In [None]:
# Import some modules from other libraries
import numpy as np
import random
import torch
import time
import matplotlib.pyplot as plt
from collections import deque

# Import the environment module
from environment import Environment


# The Agent class allows the agent to interact with the environment.
class Agent:

    # The class initialisation function.
    def __init__(self, environment):
        # Set the agent's environment.
        self.environment = environment
        # Create the agent's current state
        self.state = None
        # Create the agent's total reward for the current episode.
        self.total_reward = None
        # Reset the agent.
        self.reset()

    # Function to reset the environment, and set the agent to its initial state. This should be done at the start of every episode.
    def reset(self):
        # Reset the environment for the start of the new episode, and set the agent's state to the initial state as defined by the environment.
        self.state = self.environment.reset()
        # Set the agent's total reward for this episode to zero.
        self.total_reward = 0.0

    # Function to make the agent take one step in the environment.
    def step(self):
        # Choose an action.
        discrete_action = np.random.randint(4)
        # Convert the discrete action into a continuous action.
        continuous_action = self._discrete_action_to_continuous(discrete_action)
        # Take one step in the environment, using this continuous action, based on the agent's current state. This returns the next state, and the new distance to the goal from this new state. It also draws the environment, if display=True was set when creating the environment object..
        next_state, distance_to_goal = self.environment.step(self.state, continuous_action)
        # Compute the reward for this paction.
        reward = self._compute_reward(distance_to_goal)
        # Create a transition tuple for this step.
        transition = (self.state, discrete_action, reward, next_state)
        # Set the agent's state for the next step, as the next state from this step
        self.state = next_state
        # Update the agent's reward for this episode
        self.total_reward += reward
        # Return the transition
        return transition

    # Function for the agent to compute its reward. In this example, the reward is based on the agent's distance to the goal after the agent takes an action.
    def _compute_reward(self, distance_to_goal):
        reward = 1 - distance_to_goal
        return reward

    # Function to convert discrete action (as used by a DQN) to a continuous action (as used by the environment).
    def _discrete_action_to_continuous(self, discrete_action):
        if discrete_action == 0:  # Move right
            continuous_action = np.array([0.1, 0], dtype=np.float32)
        elif discrete_action == 1:#Move down
            continuous_action = np.array([0, -0.1], dtype=np.float32)
        elif discrete_action == 2:#Move left
            continuous_action = np.array([-0.1, 0], dtype=np.float32)
        else :#Move left
            continuous_action = np.array([0, 0.1], dtype=np.float32)
        return continuous_action


# The Network class inherits the torch.nn.Module class, which represents a neural network.
class Network(torch.nn.Module):

    # The class initialisation function. This takes as arguments the dimension of the network's input (i.e. the dimension of the state), and the dimension of the network's output (i.e. the dimension of the action).
    def __init__(self, input_dimension, output_dimension):
        # Call the initialisation function of the parent class.
        super(Network, self).__init__()
        # Define the network layers. This example network has two hidden layers, each with 100 units.
        self.layer_1 = torch.nn.Linear(in_features=input_dimension, out_features=100)
        self.layer_2 = torch.nn.Linear(in_features=100, out_features=100)
        self.output_layer = torch.nn.Linear(in_features=100, out_features=output_dimension)

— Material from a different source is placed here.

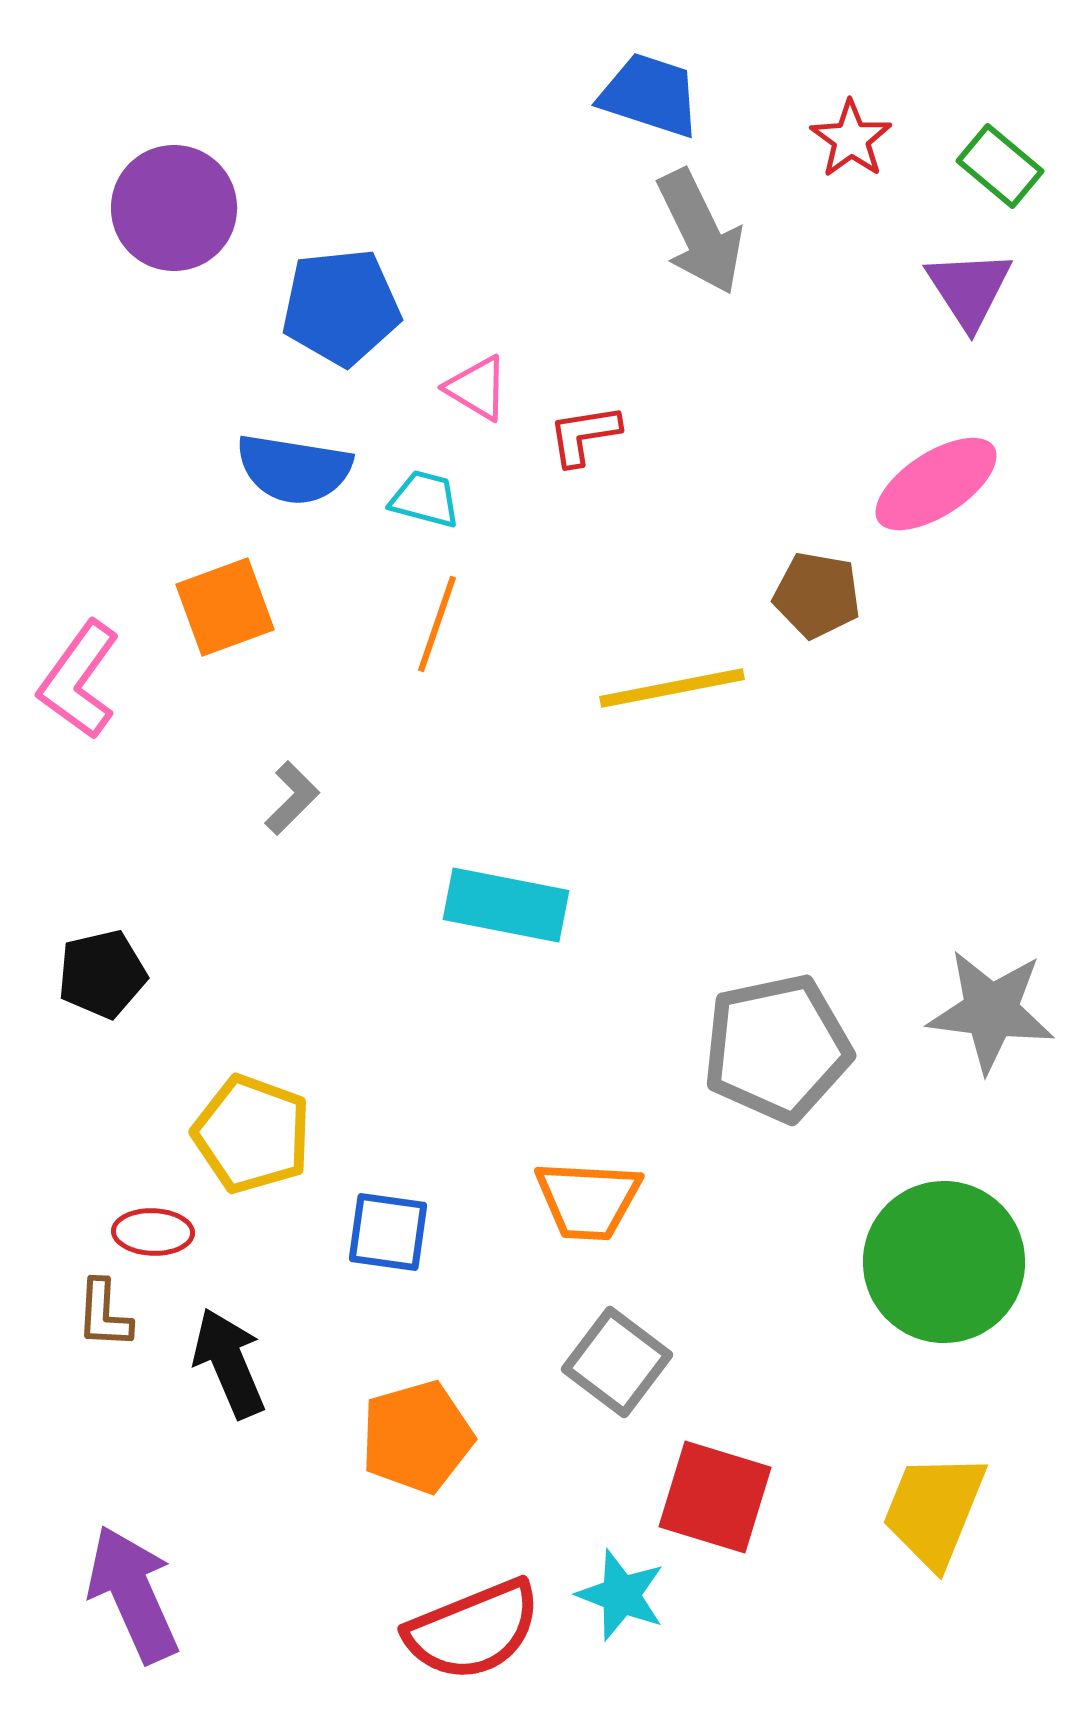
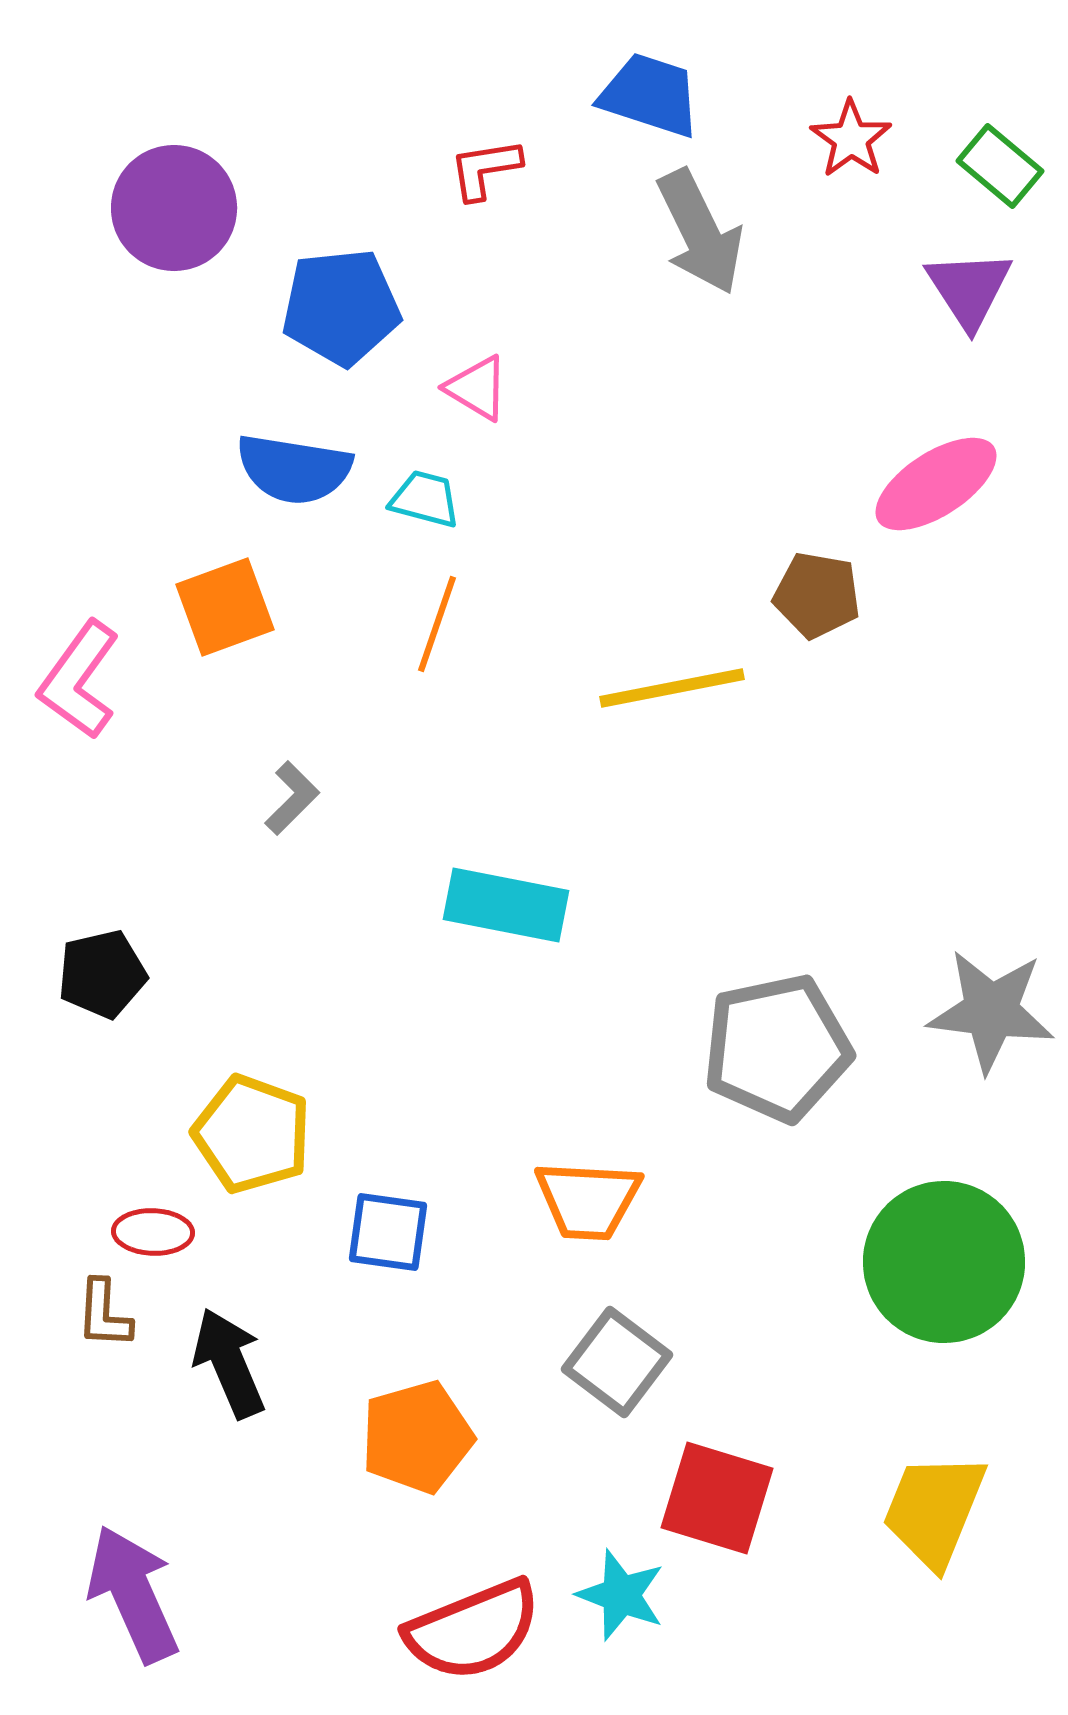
red L-shape: moved 99 px left, 266 px up
red square: moved 2 px right, 1 px down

    # Function which sends some input data through the network and returns the network's output. In this example, a ReLU activation function is used for both hidden layers, but the output layer has no activation function (it is just a linear layer).
    def forward(self, input):
        layer_1_output = torch.nn.functional.relu(self.layer_1(input))
        layer_2_output = torch.nn.functional.relu(self.layer_2(layer_1_output))
        output = self.output_layer(layer_2_output)
        return output

class ReplayBuffer(deque):
    def __init__(self,min_size):
        super().__init__([],10**6)
        self.min_size = min_size

    def is_full_enough(self):
        return len(self)>=self.min_size

    def get_minibatch(self):
        try:
            minibatch = random.sample(self,k=self.min_size)
        except:
            raise ValueError("Replay Buffer is not full enough")

        return minibatch


# The DQN class determines how to train the above neural network.
class DQN:

    # The class initialisation function.
    def __init__(self):
        # Create a Q-network, which predicts the q-value for a particular state.
        self.q_network = Network(input_dimension=3, output_dimension=1)
        # Define the optimiser which is used when updating the Q-network. The learning rate determines how big each gradient step is during backpropagation.
        self.optimiser = torch.optim.Adam(self.q_network.parameters(), lr=0.001)

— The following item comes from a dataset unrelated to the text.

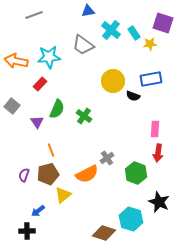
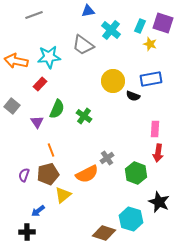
cyan rectangle: moved 6 px right, 7 px up; rotated 56 degrees clockwise
yellow star: rotated 24 degrees clockwise
black cross: moved 1 px down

    # Function that is called whenever we want to train the Q-network. Each call to this function takes in a transition tuple containing the data we use to update the Q-network.
    def train_q_network(self, transition):
        # Set all the gradients stored in the optimiser to zero.
        self.optimiser.zero_grad()
        # Calculate the loss for this transition.
        loss = self._calculate_loss(transition)
        # Compute the gradients based on this loss, i.e. the gradients of the loss with respect to the Q-network parameters.
        loss.backward()
        # Take one gradient step to update the Q-network.
        self.optimiser.step()
        # Return the loss as a scalar
        loss_value = loss.item()
        return loss_value

    # Function to calculate the loss for a particular transition.
    def _calculate_loss(self,transition):

        batch_size = len(transition)
        input_batch = np.array([])
        reward_batch = np.array([])
        for single_transition in transition:
            state,action,reward = single_transition[0],single_transition[1],single_transition[2]
            input_batch  = np.append(input_batch,np.append(state,action).reshape(3))
            reward_batch = np.append(reward_batch,reward)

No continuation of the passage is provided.